Abstract

Multiple sclerosis (MS) is an autoimmune demyelinating disease and a common cause of neurological disability in young adults. The modest heritability of MS reflects complex genetic effects and multifaceted gene–environment interactions. The human leukocyte antigen (HLA) region is the strongest susceptibility locus for MS, but a genome-wide association study recently identified new susceptibility genes.

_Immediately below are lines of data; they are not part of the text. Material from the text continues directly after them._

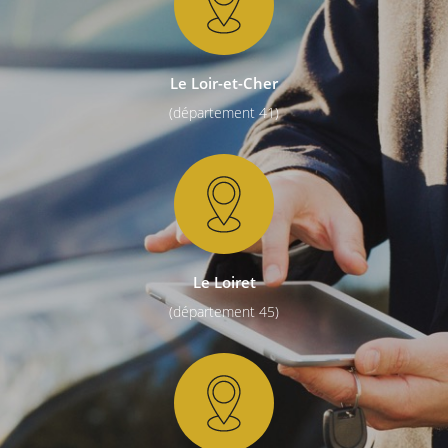
Le Loir-et-Cher
(département 41)
Le Loiret
(département 45)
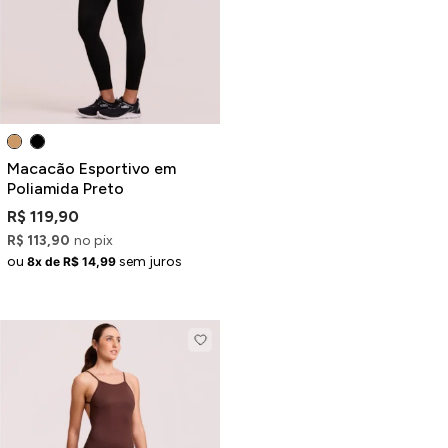
Macacão Esportivo em
Poliamida Preto
R$ 119,90
R$ 113,90
no pix
ou
sem juros
8x de R$ 14,99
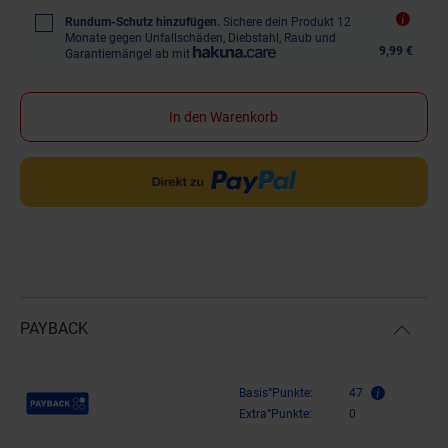
Rundum-Schutz hinzufügen.
Sichere dein Produkt 12
Monate gegen Unfallschäden, Diebstahl, Raub und
9,99 €
Garantiemängel ab mit
In den Warenkorb
PAYBACK
Payback Punkte
Basis°Punkte:
47
Extra°Punkte:
0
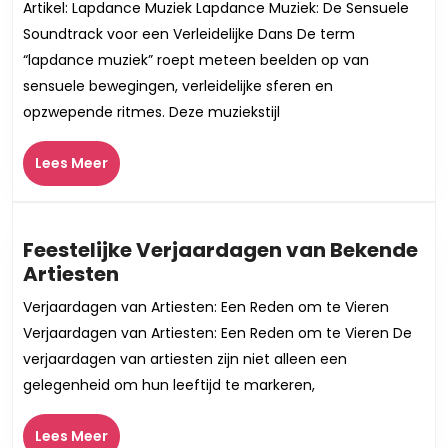
Artikel: Lapdance Muziek Lapdance Muziek: De Sensuele
De
Soundtrack voor een Verleidelijke Dans De term
Sensuele
“lapdance muziek” roept meteen beelden op van
Wereld
sensuele bewegingen, verleidelijke sferen en
van
opzwepende ritmes. Deze muziekstijl
Lapdance
Muziek
Lees
Lees Meer
Meer
Feestelijke Verjaardagen van Bekende
Feestelijke
Artiesten
Verjaardagen
Verjaardagen van Artiesten: Een Reden om te Vieren
van
Verjaardagen van Artiesten: Een Reden om te Vieren De
Bekende
verjaardagen van artiesten zijn niet alleen een
Artiesten
gelegenheid om hun leeftijd te markeren,
Lees
Lees Meer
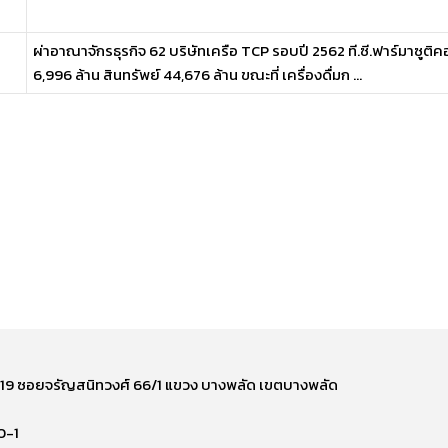
ผ่าอาณาจักรธุรกิจ 62 บริษัทเครือ TCP รอบปี 2562 ที.ซี.ฟาร์มาซูติค
6,996 ล้าน สินทรัพย์ 44,676 ล้าน ขณะที่ เครื่องดื่มก ...
ี่ 219 ซอยจรัญสนิทวงศ์ 66/1 แขวง บางพลัด เขตบางพลัด
0-1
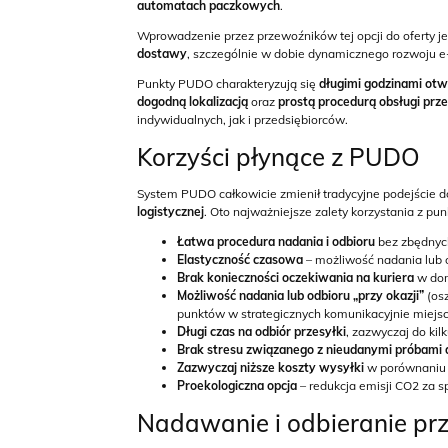
automatach paczkowych
.
Wprowadzenie przez przewoźników tej opcji do oferty j
dostawy
, szczególnie w dobie dynamicznego rozwoju 
Punkty PUDO charakteryzują się
długimi godzinami otw
dogodną lokalizacją
oraz
prostą procedurą obsługi prz
indywidualnych, jak i przedsiębiorców.
Korzyści płynące z PUDO
System PUDO całkowicie zmienił tradycyjne podejście 
logistycznej
. Oto najważniejsze zalety korzystania z p
Łatwa procedura nadania i odbioru
bez zbędnych
Elastyczność czasowa
– możliwość nadania lub 
Brak konieczności oczekiwania na kuriera
w dom
Możliwość nadania lub odbioru „przy okazji”
(osz
punktów w strategicznych komunikacyjnie miejsca
Długi czas na odbiór przesyłki
, zazwyczaj do kil
Brak stresu związanego z nieudanymi próbami 
Zazwyczaj niższe koszty wysyłki
w porównaniu d
Proekologiczna opcja
– redukcja emisji CO2 za sp
Nadawanie i odbieranie pr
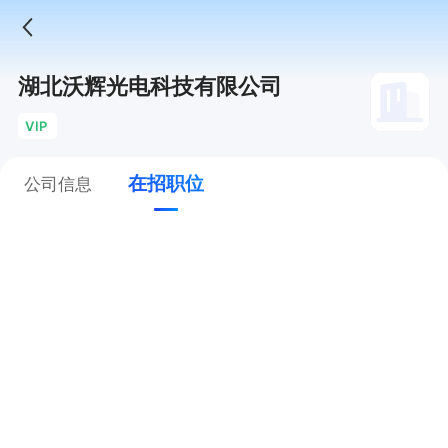
湖北沃辉光电科技有限公司
VIP
在招职位
公司信息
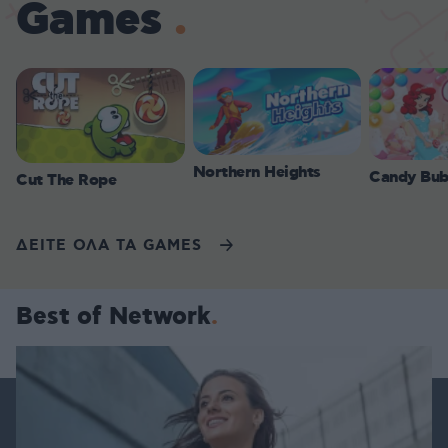
Games
Northern Heights
Candy Bub
Cut The Rope
ΔΕΙΤΕ ΟΛΑ ΤΑ GAMES
Best of Network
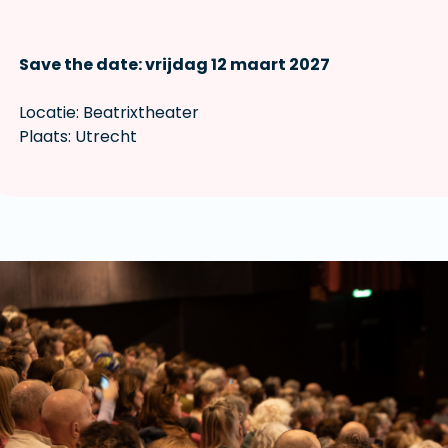
Save the date: vrijdag 12 maart 2027
Locatie: Beatrixtheater
Plaats: Utrecht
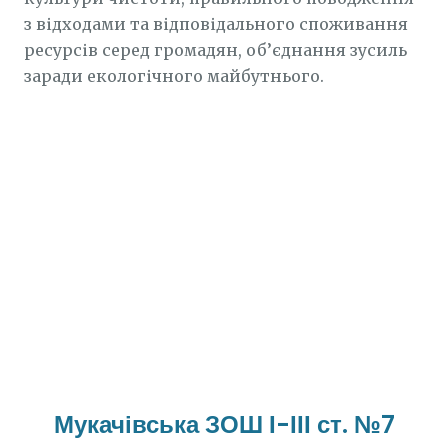
з відходами та відповідального споживання
ресурсів серед громадян, об’єднання зусиль
заради екологічного майбутнього.
Мукачівська ЗОШ І-ІІІ ст. №7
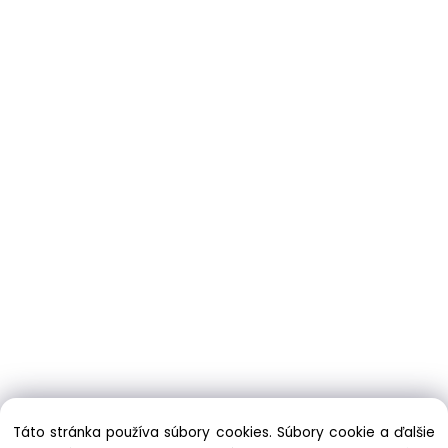
Táto stránka používa súbory cookies. Súbory cookie a ďalšie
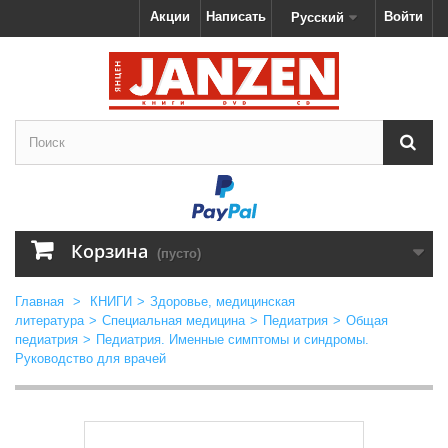
Акции
Написать
Войти
Русский
Корзина
(пусто)
Главная
>
КНИГИ
>
Здоровье, медицинская
литература
>
Специальная медицина
>
Педиатрия
>
Общая
педиатрия
>
Педиатрия. Именные симптомы и синдромы.
Руководство для врачей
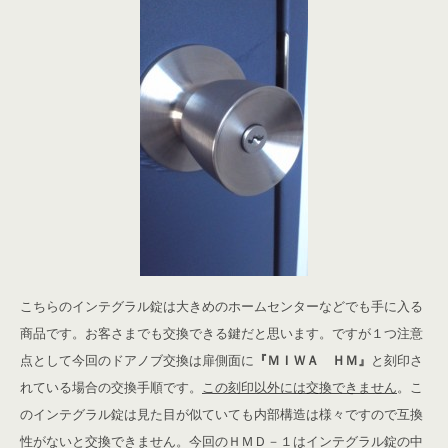
こちらのインテグラル錠は大きめのホームセンターなどでも手に入る
商品です。お客さまでも交換できる鍵だと思います。ですが１つ注意
点として今回のドアノブ交換は扉側面に
『ＭＩＷＡ ＨＭ』
と刻印さ
れている場合の交換手順です。
この刻印以外には交換できません
。こ
のインテグラル錠は見た目が似ていても内部構造は様々ですので互換
性がないと交換できません。今回のＨＭＤ－１はインテグラル錠の中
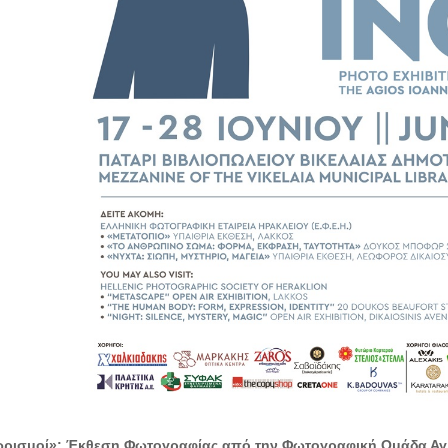
ρισμοί»: Έκθεση Φωτογραφίας από την Φωτογραφική Ομάδα Αγ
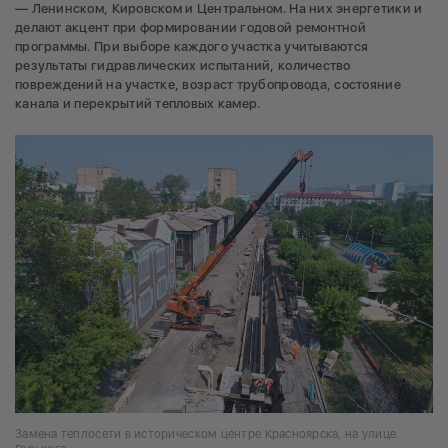
— Ленинском, Кировском и Центральном. На них энергетики и
делают акцент при формировании годовой ремонтной
программы. При выборе каждого участка учитываются
результаты гидравлических испытаний, количество
повреждений на участке, возраст трубопровода, состояние
канала и перекрытий тепловых камер.
Замена теплосети в историческом центре Красноярска, на улице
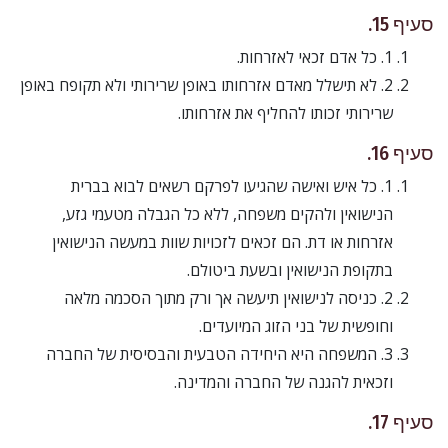
סעיף 15.
1. כל אדם זכאי לאזרחות.
2. לא תישלל מאדם אזרחותו באופן שרירותי ולא תקופח באופן
שרירותי זכותו להחליף את אזרחותו.
סעיף 16.
1. כל איש ואישה שהגיעו לפרקם רשאים לבוא בברית
הנישואין ולהקים משפחה, ללא כל הגבלה מטעמי גזע,
אזרחות או דת. הם זכאים לזכויות שוות במעשה הנישואין
בתקופת הנישואין ובשעת ביטולם.
2. כניסה לנישואין תיעשה אך ורק מתוך הסכמה מלאה
וחופשית של בני הזוג המיועדים.
3. המשפחה היא היחידה הטבעית והבסיסית של החברה
וזכאית להגנה של החברה והמדינה.
סעיף 17.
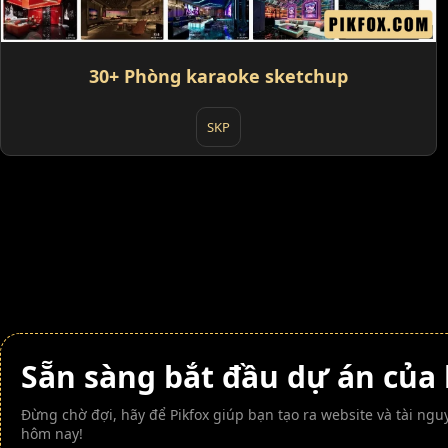
30+ Phòng karaoke sketchup
SKP
Sẵn sàng bắt đầu dự án của
Đừng chờ đợi, hãy để Pikfox giúp bạn tạo ra website và tài n
hôm nay!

Progress in high-throughput genotyping and sequencing technologies and a better understanding of the structural organization of the human genome, together with powerful brain-imaging techniques that refine the phenotype, suggest that the tools could finally exist to identify the full set of genes influencing the pathogenesis of MS.

Author affiliations

1. Department of Neurology, School of Medicine, University of California at San Francisco, 513 Parnassus Avenue, San Francisco, California 94143–0435, USA.
2. Department of Clinical Neuroscience, University of Cambridge, Addenbrooke's Hospital, Hills Road, Cambridge CB2 2QQ, UK.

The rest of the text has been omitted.